METALL-LOOK

Hart und zart: New Industrial

Auch schon mal von einem umgebauten Loft geträumt? Mit hohen Decken und dieser unwiderstehlichen Mischung aus industrieller Optik und wohnlichem Flair? Vielleicht ist es dieser Traum, der den im Grunde nicht mehr ganz neuen ‚Warehouse‘-Look wiederaufleben ließ – nur diesmal cleaner und stylischer, ohne den „Shabby-Faktor“. Hier gesellen sich harte Materialien wie Draht und Edelstahl zu unserem gemütlichen Interior und glänzen durch polierte Oberflächen.

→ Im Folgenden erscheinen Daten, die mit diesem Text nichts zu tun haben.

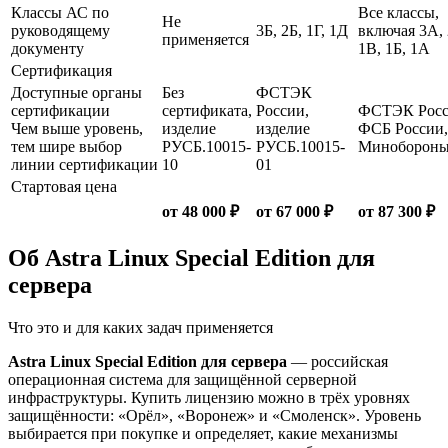
Классы АС по
Все классы,
Не
руководящему
3Б, 2Б, 1Г, 1Д
включая 3А,
применяется
документу
1В, 1Б, 1А
Сертификация
Доступные органы
Без
ФСТЭК
сертификации
сертификата,
России,
ФСТЭК Росс
Чем выше уровень,
изделие
изделие
ФСБ России,
тем шире выбор
РУСБ.10015-
РУСБ.10015-
Миноборон
линии сертификации
10
01
Стартовая цена
от 48 000 ₽
от 67 000 ₽
от 87 300 ₽
Об Astra Linux Special Edition для
сервера
Что это и для каких задач применяется
Astra Linux Special Edition для сервера
— российская
операционная система для защищённой серверной
инфраструктуры. Купить лицензию можно в трёх уровнях
защищённости: «Орёл», «Воронеж» и «Смоленск». Уровень
выбирается при покупке и определяет, какие механизмы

Palissade-Bank und Stuhl in der 'Hot Galvanised'-Version (Hay). Die 'PC'-Leuchte (Hay) in Silber (M.). Praktisch: Der 'Diagonal Wandkorb' von Swedish Ninja (r.).

Robust und langlebig

Es ist eine Kombination der Gegensätze: luftige Gitterstrukturen oder filigrane Muster treffen auf robustes Eisen oder harten Stahl. So widersprüchlich diese Verbindung auf den ersten Blick wirkt, hat sie jedoch Vorteile: die nutzbare Fläche, wie etwa bei einem Wandregal ist hauchdünn und trotzdem stabil. Durch die Struktur der geometrischen „Auslassungen“ wird das schwere Metall außerdem noch leichter, transportabler und damit alltagstauglicher. Zudem sehen die modernen Cut-Outs natürlich auch noch enorm gut aus. Und das Schöne an Dingen aus Metall: Sie sind widerstandsfähig und langlebig. So können Drahtkörbe zum Beispiel auch im feuchten Badezimmer oder in der Küche für Ordnung sorgen.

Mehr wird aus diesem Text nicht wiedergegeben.